_Task instructions_: Scan the entries below. Return every line that includes "among".

Extracted page text data:
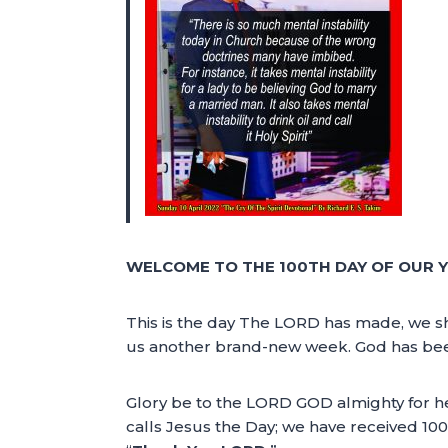
WELCOME TO THE 100TH DAY OF OUR 
This is the day The LORD has made, we sha
us another brand-new week. God has been
Glory be to the LORD GOD almighty for help
calls Jesus the Day; we have received 10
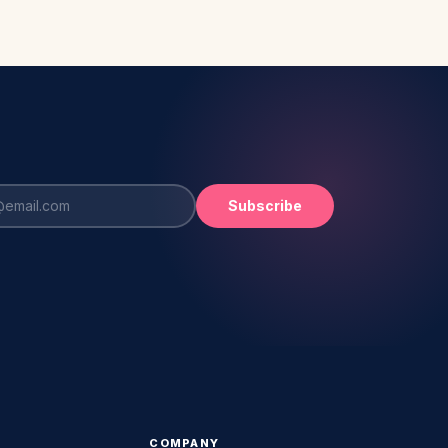
Subscribe
COMPANY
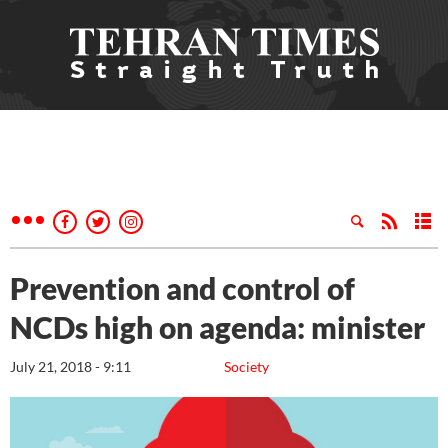
Prevention and control of
NCDs high on agenda: minister
July 21, 2018 - 9:11
Society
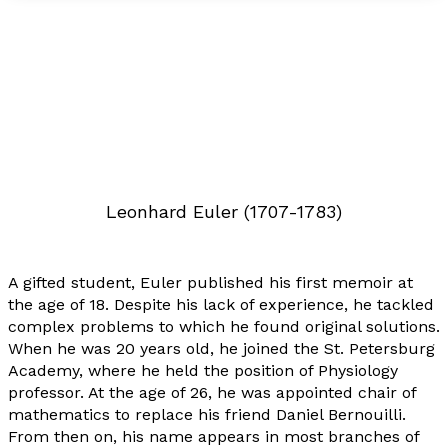
Leonhard Euler (1707-1783)
A gifted student, Euler published his first memoir at
the age of 18. Despite his lack of experience, he tackled
complex problems to which he found original solutions.
When he was 20 years old, he joined the St. Petersburg
Academy, where he held the position of Physiology
professor. At the age of 26, he was appointed chair of
mathematics to replace his friend Daniel Bernouilli.
From then on, his name appears in most branches of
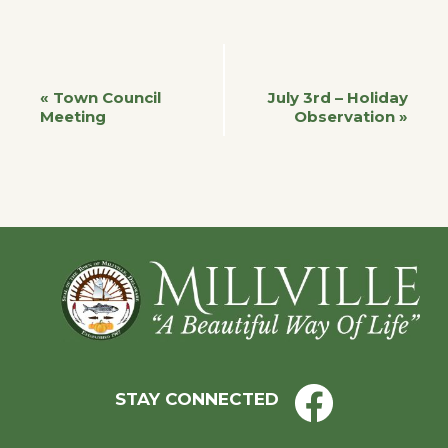
Event
«
Town Council
July 3rd – Holiday
Meeting
Observation
»
Navigation
Footer
STAY CONNECTED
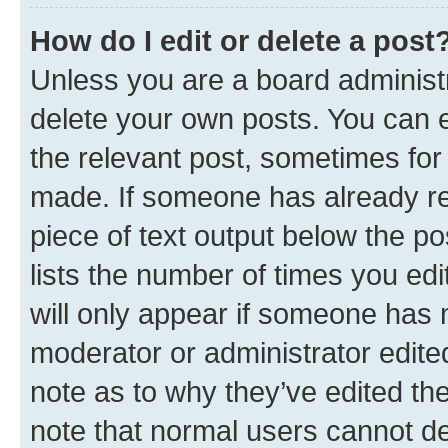
How do I edit or delete a post
Unless you are a board administr
delete your own posts. You can ed
the relevant post, sometimes for 
made. If someone has already repl
piece of text output below the po
lists the number of times you edi
will only appear if someone has ma
moderator or administrator edite
note as to why they’ve edited the
note that normal users cannot d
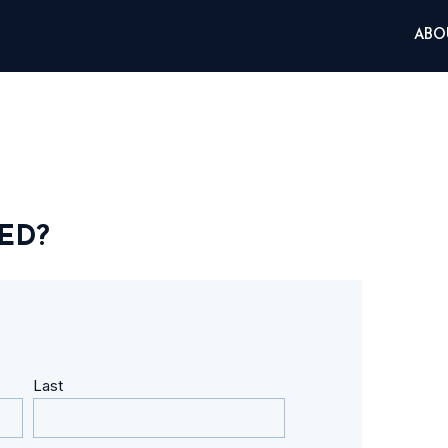
ABO
ED?
Last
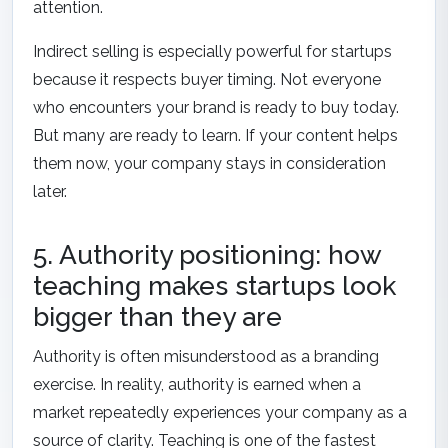
attention.
Indirect selling is especially powerful for startups
because it respects buyer timing. Not everyone
who encounters your brand is ready to buy today.
But many are ready to learn. If your content helps
them now, your company stays in consideration
later.
5. Authority positioning: how
teaching makes startups look
bigger than they are
Authority is often misunderstood as a branding
exercise. In reality, authority is earned when a
market repeatedly experiences your company as a
source of clarity. Teaching is one of the fastest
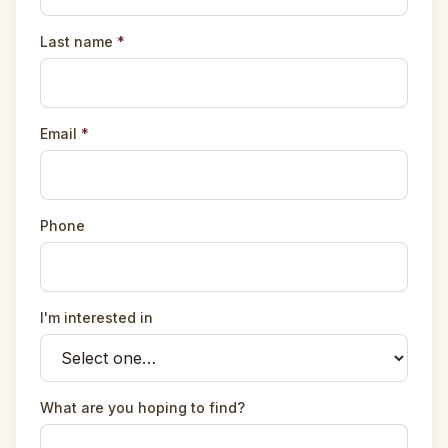
Last name
*
Email
*
Phone
I'm interested in
What are you hoping to find?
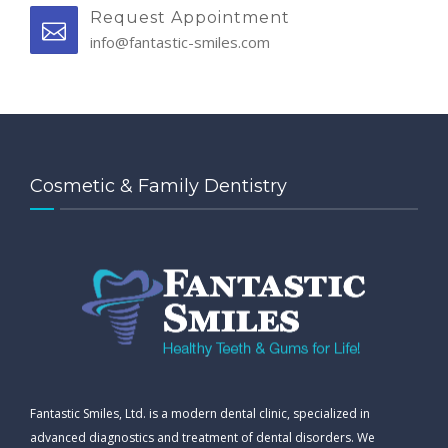
Request Appointment
info@fantastic-smiles.com
Cosmetic & Family Dentistry
Fantastic Smiles, Ltd. is a modern dental clinic, specialized in
advanced diagnostics and treatment of dental disorders. We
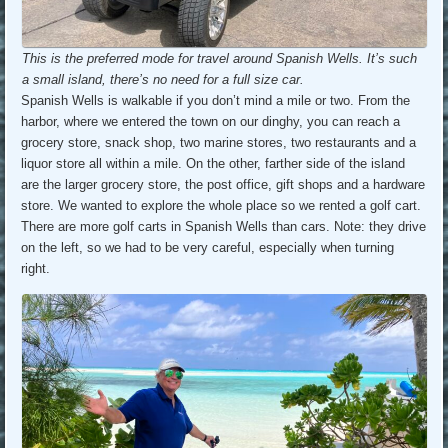
This is the preferred mode for travel around Spanish Wells. It’s such
a small island, there’s no need for a full size car.
Spanish Wells is walkable if you don’t mind a mile or two. From the
harbor, where we entered the town on our dinghy, you can reach a
grocery store, snack shop, two marine stores, two restaurants and a
liquor store all within a mile. On the other, farther side of the island
are the larger grocery store, the post office, gift shops and a hardware
store. We wanted to explore the whole place so we rented a golf cart.
There are more golf carts in Spanish Wells than cars. Note: they drive
on the left, so we had to be very careful, especially when turning
right.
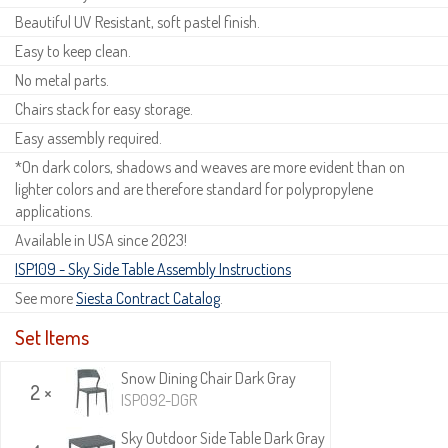
Beautiful UV Resistant, soft pastel finish.
Easy to keep clean.
No metal parts.
Chairs stack for easy storage.
Easy assembly required.
*On dark colors, shadows and weaves are more evident than on
lighter colors and are therefore standard for polypropylene
applications.
Available in USA since 2023!
ISP109 - Sky Side Table Assembly Instructions
See more
Siesta Contract Catalog
.
Set Items
Snow Dining Chair Dark Gray
2 ×
ISP092-DGR
Sky Outdoor Side Table Dark Gray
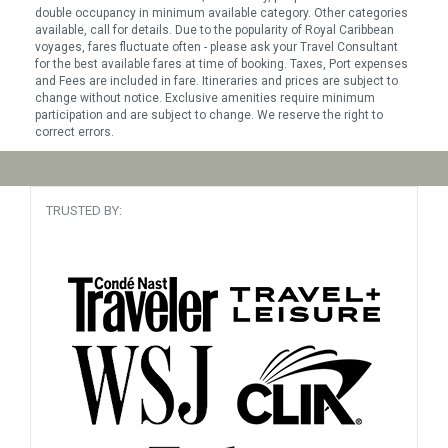
double occupancy in minimum available category. Other categories
available, call for details. Due to the popularity of Royal Caribbean
voyages, fares fluctuate often - please ask your Travel Consultant
for the best available fares at time of booking. Taxes, Port expenses
and Fees are included in fare. Itineraries and prices are subject to
change without notice. Exclusive amenities require minimum
participation and are subject to change. We reserve the right to
correct errors.
TRUSTED BY:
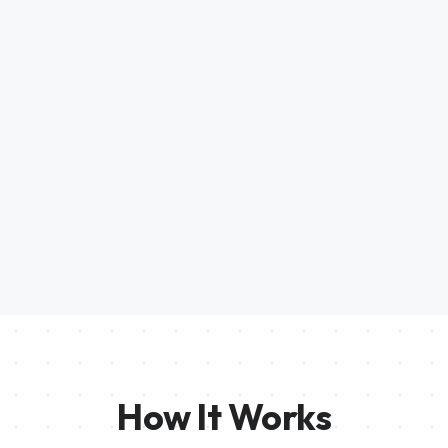
How It Works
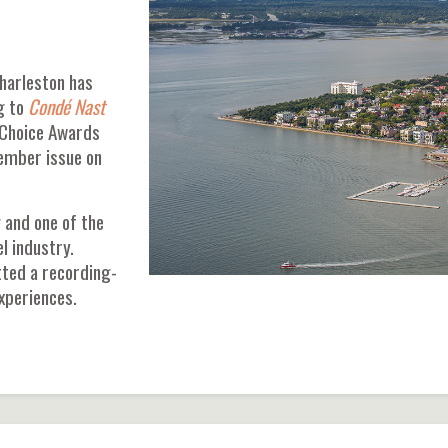
harleston has
g to
Condé Nast
 Choice Awards
vember issue on
 and one of the
l industry.
ted a recording-
experiences.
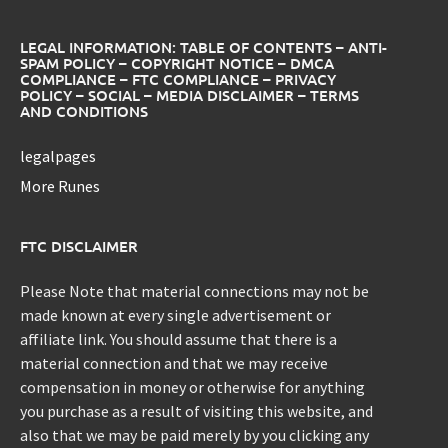
LEGAL INFORMATION: TABLE OF CONTENTS – ANTI-
SPAM POLICY – COPYRIGHT NOTICE – DMCA
COMPLIANCE – FTC COMPLIANCE – PRIVACY
POLICY – SOCIAL – MEDIA DISCLAIMER – TERMS
AND CONDITIONS
legalpages
More Runes
FTC DISCLAIMER
Please Note that material connections may not be
made known at every single advertisement or
affiliate link. You should assume that there is a
material connection and that we may receive
compensation in money or otherwise for anything
you purchase as a result of visiting this website, and
also that we may be paid merely by you clicking any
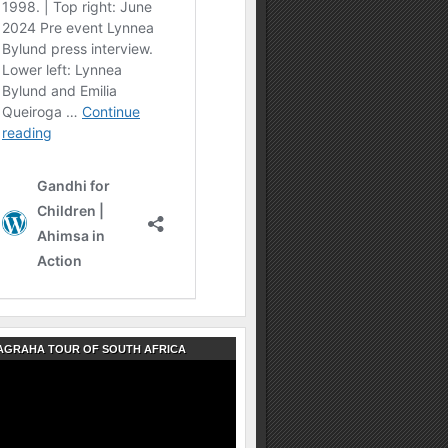
AGRAHA TOUR OF SOUTH AFRICA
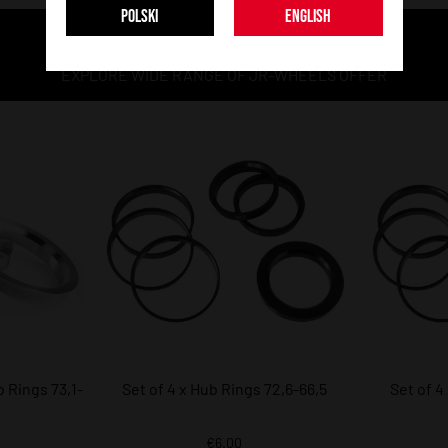
POLSKI
ENGLISH
MORE MODELS
EXPLORE WIDE RANGE OF JR-WHEELS OFFER
 Rings 73,1-
Set of 4 x Hub Rings 72,6-66,5
Set of 4
€6.00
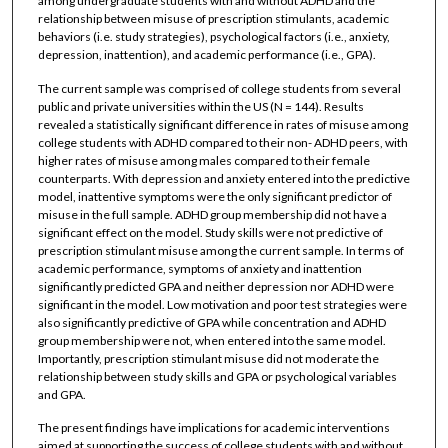
among undergraduate students with and without ADHD and the
relationship between misuse of prescription stimulants, academic
behaviors (i.e. study strategies), psychological factors (i.e., anxiety,
depression, inattention), and academic performance (i.e., GPA).
The current sample was comprised of college students from several
public and private universities within the US (N = 144). Results
revealed a statistically significant difference in rates of misuse among
college students with ADHD compared to their non- ADHD peers, with
higher rates of misuse among males compared to their female
counterparts. With depression and anxiety entered into the predictive
model, inattentive symptoms were the only significant predictor of
misuse in the full sample. ADHD group membership did not have a
significant effect on the model. Study skills were not predictive of
prescription stimulant misuse among the current sample. In terms of
academic performance, symptoms of anxiety and inattention
significantly predicted GPA and neither depression nor ADHD were
significant in the model. Low motivation and poor test strategies were
also significantly predictive of GPA while concentration and ADHD
group membership were not, when entered into the same model.
Importantly, prescription stimulant misuse did not moderate the
relationship between study skills and GPA or psychological variables
and GPA.
The present findings have implications for academic interventions
aimed at supporting the success of college students with and without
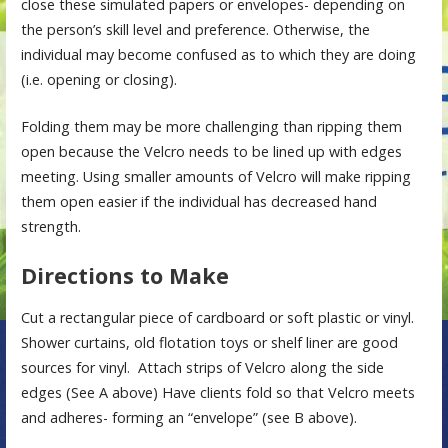
close these simulated papers or envelopes- depending on
the person’s skill level and preference. Otherwise, the
individual may become confused as to which they are doing
(i.e. opening or closing).
Folding them may be more challenging than ripping them
open because the Velcro needs to be lined up with edges
meeting. Using smaller amounts of Velcro will make ripping
them open easier if the individual has decreased hand
strength.
Directions to Make
Cut a rectangular piece of cardboard or soft plastic or vinyl.
Shower curtains, old flotation toys or shelf liner are good
sources for vinyl. Attach strips of Velcro along the side
edges (See A above) Have clients fold so that Velcro meets
and adheres- forming an “envelope” (see B above).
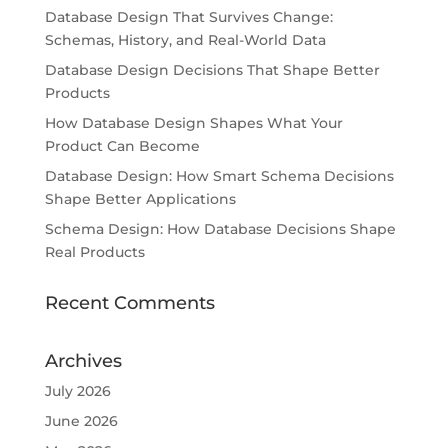
Database Design That Survives Change:
Schemas, History, and Real-World Data
Database Design Decisions That Shape Better
Products
How Database Design Shapes What Your
Product Can Become
Database Design: How Smart Schema Decisions
Shape Better Applications
Schema Design: How Database Decisions Shape
Real Products
Recent Comments
Archives
July 2026
June 2026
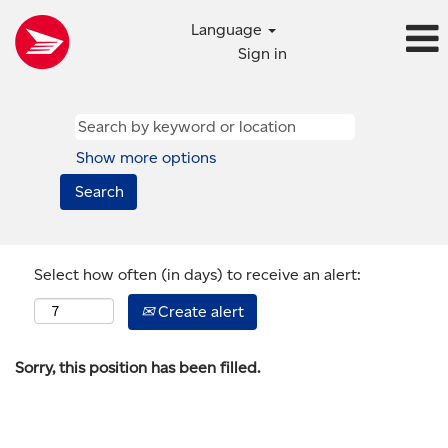
Language
Sign in
Show more options
Select how often (in days) to receive an alert:
Create alert
Sorry, this position has been filled.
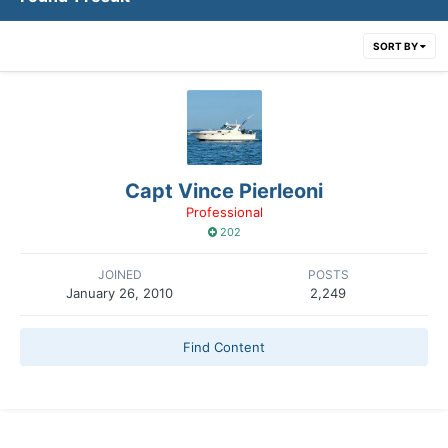
SORT BY
Capt Vince Pierleoni
Professional
202
JOINED
POSTS
January 26, 2010
2,249
Find Content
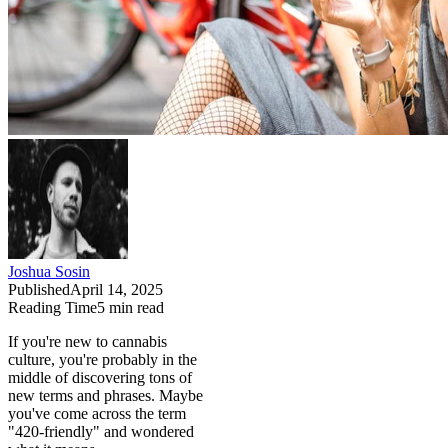
Joshua Sosin
Published
April 14, 2025
Reading Time
5
min read
If you're new to cannabis
culture, you're probably in the
middle of discovering tons of
new terms and phrases. Maybe
you've come across the term
"420-friendly" and wondered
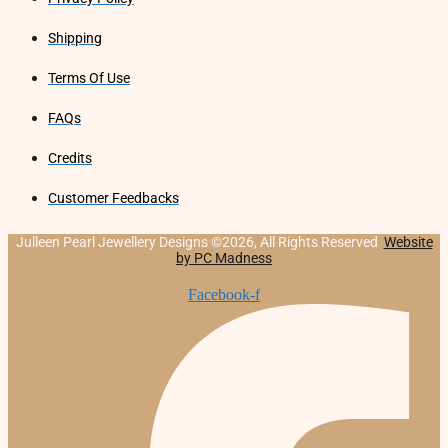
Shipping
Terms Of Use
FAQs
Credits
Customer Feedbacks
Julleen Pearl Jewellery Designs ©2026, All Rights Reserved
Website
by PC Madness
Facebook-f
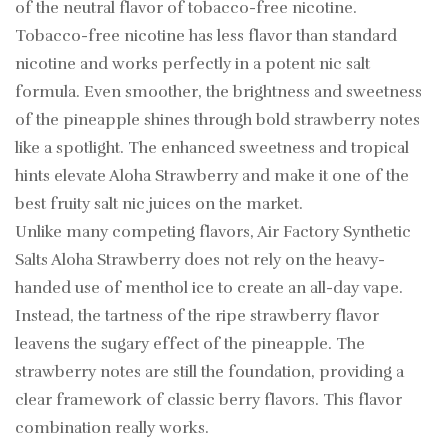
of the neutral flavor of tobacco-free nicotine.
Tobacco-free nicotine has less flavor than standard
nicotine and works perfectly in a potent nic salt
formula. Even smoother, the brightness and sweetness
of the pineapple shines through bold strawberry notes
like a spotlight. The enhanced sweetness and tropical
hints elevate Aloha Strawberry and make it one of the
best fruity salt nic juices on the market.
Unlike many competing flavors, Air Factory Synthetic
Salts Aloha Strawberry does not rely on the heavy-
handed use of menthol ice to create an all-day vape.
Instead, the tartness of the ripe strawberry flavor
leavens the sugary effect of the pineapple. The
strawberry notes are still the foundation, providing a
clear framework of classic berry flavors. This flavor
combination really works.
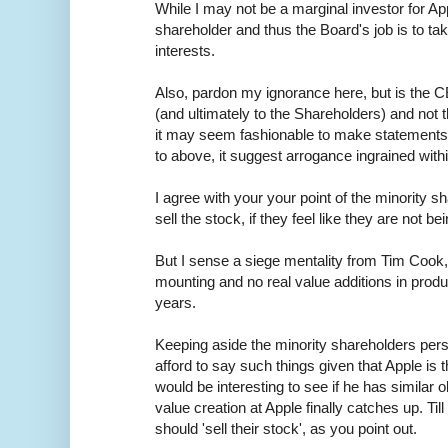
While I may not be a marginal investor for App
shareholder and thus the Board's job is to ta
interests.
Also, pardon my ignorance here, but is the C
(and ultimately to the Shareholders) and not
it may seem fashionable to make statements l
to above, it suggest arrogance ingrained withi
I agree with your your point of the minority 
sell the stock, if they feel like they are not be
But I sense a siege mentality from Tim Cook,
mounting and no real value additions in produc
years.
Keeping aside the minority shareholders per
afford to say such things given that Apple is t
would be interesting to see if he has similar 
value creation at Apple finally catches up. Til
should 'sell their stock', as you point out.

_Problem solution_:
among undergraduate students with and without ADHD and the
revealed a statistically significant difference in rates of misuse among
higher rates of misuse among males compared to their female
prescription stimulant misuse among the current sample. In terms of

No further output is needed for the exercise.